Two AI likeness laws take effect this week and creators are in scope

New York's synthetic performer disclosure rule and Washington's expanded personality rights law both go live this week, and branded content sits squarely inside them.

Two state laws aimed at AI-generated likenesses take effect this week, and if you make branded content, you are now inside their reach. New York’s synthetic performer disclosure law goes live June 9, and Washington’s expanded personality rights law follows on June 11. Both change what you can put in a video without telling anyone.

Start with New York. An amendment to General Business Law section 396-b now requires a conspicuous disclosure whenever an advertisement distributed in the state features a synthetic performer, meaning a humanlike figure generated or substantially altered by AI to look like a real person. The obligation does not sit only with the brand. Production partners are named too, which in practice means the creator or agency that built the ad. The first violation is a thousand dollars, then five thousand for each one after that. Those numbers are small enough to ignore individually and large enough to hurt across a campaign.

Then Washington. Senate Bill 5886 widens the state’s personality rights law to cover what it calls a forged digital likeness, any AI-created or altered audio or video that convincingly mimics a real person. The new version raises the penalties, lets courts order immediate injunctions, and allows recovery for reputational harm and emotional distress, not just lost licensing fees. That last part matters.
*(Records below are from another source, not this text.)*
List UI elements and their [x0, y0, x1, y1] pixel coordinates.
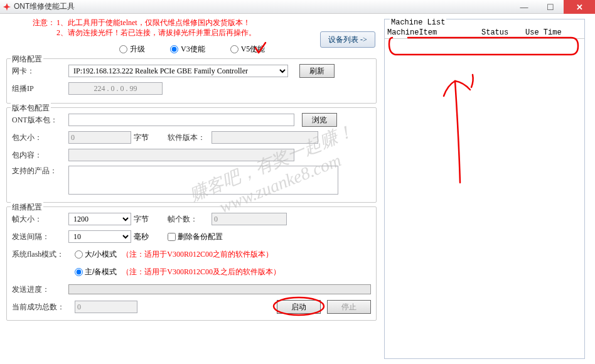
multicast-config-group: 组播配置 帧大小： 1200 字节 帧个数： 发送间隔： 10 毫秒 删除备份配…: [6, 206, 377, 321]
refresh-button[interactable]: 刷新: [299, 64, 335, 78]
success-count-input: [75, 301, 137, 313]
app-logo-icon: [3, 3, 11, 11]
window-title: ONT维修使能工具: [14, 1, 75, 12]
minimize-button[interactable]: —: [511, 0, 537, 14]
pkg-size-input: [68, 131, 131, 144]
interval-label: 发送间隔：: [12, 232, 68, 242]
nic-label: 网卡：: [12, 66, 68, 77]
mcast-ip-label: 组播IP: [12, 83, 68, 94]
warning-label: 注意：: [6, 18, 56, 38]
mode-v5-radio[interactable]: V5使能: [230, 44, 265, 55]
flash-small-note: （注：适用于V300R012C00之前的软件版本）: [122, 249, 273, 260]
network-config-legend: 网络配置: [11, 54, 43, 65]
ont-pkg-label: ONT版本包：: [12, 115, 68, 126]
progress-label: 发送进度：: [12, 284, 68, 295]
frame-size-select[interactable]: 1200: [68, 213, 131, 225]
pkg-size-unit: 字节: [134, 132, 149, 143]
machine-list-body: [385, 39, 584, 353]
stop-button: 停止: [327, 300, 371, 314]
col-machineitem: MachineItem: [387, 28, 481, 37]
delete-backup-checkbox[interactable]: 删除备份配置: [168, 232, 223, 242]
nic-select[interactable]: IP:192.168.123.222 Realtek PCIe GBE Fami…: [68, 65, 288, 77]
maximize-button[interactable]: ☐: [537, 0, 564, 14]
network-config-group: 网络配置 网卡： IP:192.168.123.222 Realtek PCIe…: [6, 58, 377, 104]
start-button[interactable]: 启动: [277, 300, 321, 314]
mode-v3-radio[interactable]: V3使能: [170, 44, 205, 55]
progress-bar: [68, 284, 371, 294]
machine-list-header: MachineItem Status Use Time: [385, 27, 584, 39]
soft-ver-input: [212, 131, 318, 144]
flash-small-radio[interactable]: 大/小模式: [75, 249, 117, 260]
mode-upgrade-radio[interactable]: 升级: [119, 44, 145, 55]
multicast-config-legend: 组播配置: [11, 202, 43, 213]
machine-list-legend: Machine List: [390, 18, 446, 27]
support-textarea: [68, 166, 338, 195]
package-config-group: 版本包配置 ONT版本包： 浏览 包大小： 字节 软件版本： 包内容： 支持的产…: [6, 107, 377, 203]
package-config-legend: 版本包配置: [11, 103, 51, 114]
interval-select[interactable]: 10: [68, 230, 131, 243]
device-list-button[interactable]: 设备列表 ->: [320, 31, 375, 48]
ont-pkg-input[interactable]: [68, 114, 294, 126]
pkg-size-label: 包大小：: [12, 132, 68, 143]
flash-mode-label: 系统flash模式：: [12, 249, 75, 260]
interval-unit: 毫秒: [134, 232, 149, 242]
soft-ver-label: 软件版本：: [168, 132, 212, 143]
left-pane: 注意： 1、此工具用于使能telnet，仅限代维点维修国内发货版本！ 2、请勿连…: [0, 14, 382, 364]
browse-button[interactable]: 浏览: [302, 113, 337, 127]
frame-size-unit: 字节: [134, 214, 149, 225]
titlebar: ONT维修使能工具 — ☐ ✕: [0, 0, 595, 14]
warning-line-2: 2、请勿连接光纤！若已连接，请拔掉光纤并重启后再操作。: [56, 28, 256, 38]
frame-count-label: 帧个数：: [168, 214, 212, 225]
pkg-content-label: 包内容：: [12, 150, 68, 161]
close-button[interactable]: ✕: [564, 0, 595, 14]
success-count-label: 当前成功总数：: [12, 302, 75, 313]
warning-line-1: 1、此工具用于使能telnet，仅限代维点维修国内发货版本！: [56, 18, 256, 28]
pkg-content-input: [68, 149, 294, 161]
frame-count-input: [212, 213, 287, 225]
mcast-ip-input: [68, 82, 163, 95]
support-label: 支持的产品：: [12, 166, 68, 176]
flash-main-radio[interactable]: 主/备模式: [75, 267, 117, 277]
machine-list-panel: Machine List MachineItem Status Use Time: [384, 19, 585, 359]
frame-size-label: 帧大小：: [12, 214, 68, 225]
col-usetime: Use Time: [525, 28, 576, 37]
flash-main-note: （注：适用于V300R012C00及之后的软件版本）: [122, 267, 281, 277]
col-status: Status: [481, 28, 525, 37]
Until now the practical problem with suing over a fake of yourself was proving you lost money. Washington just removed that hurdle for people who live there.

Here is what this changes in your actual workflow. If you generate a spokesperson, a voice, or a face with AI and the spot runs in New York, you need disclosure language in the ad itself, not buried in a caption or a terms page. Treat it the way you already treat paid-partnership tags: visible, plain, and on the asset. If you license your own likeness to a brand, your contract should now say what the brand can and cannot generate from your face and voice, because the default assumption that they only use the footage you shot is no longer safe. And if someone makes an AI version of you without permission, Washington and a growing list of states finally give you a claim that does not depend on showing a lost deal.

The harder shift is conceptual. For years the creator economy treated likeness as something you protected through platform takedowns and goodwill. These laws move it into property and consumer-protection territory, where the questions are consent, disclosure, and statutory damages. That is more durable footing, but it cuts both ways. The same rules that protect you from an unauthorized replica also govern the synthetic performers you put in your own work.

This quarter, do one concrete thing. Pull your last three brand deals and check whether any used AI-generated or AI-altered people. If so, add a disclosure standard to your production checklist and a likeness clause to your template agreement. Both take an afternoon now and save a dispute later.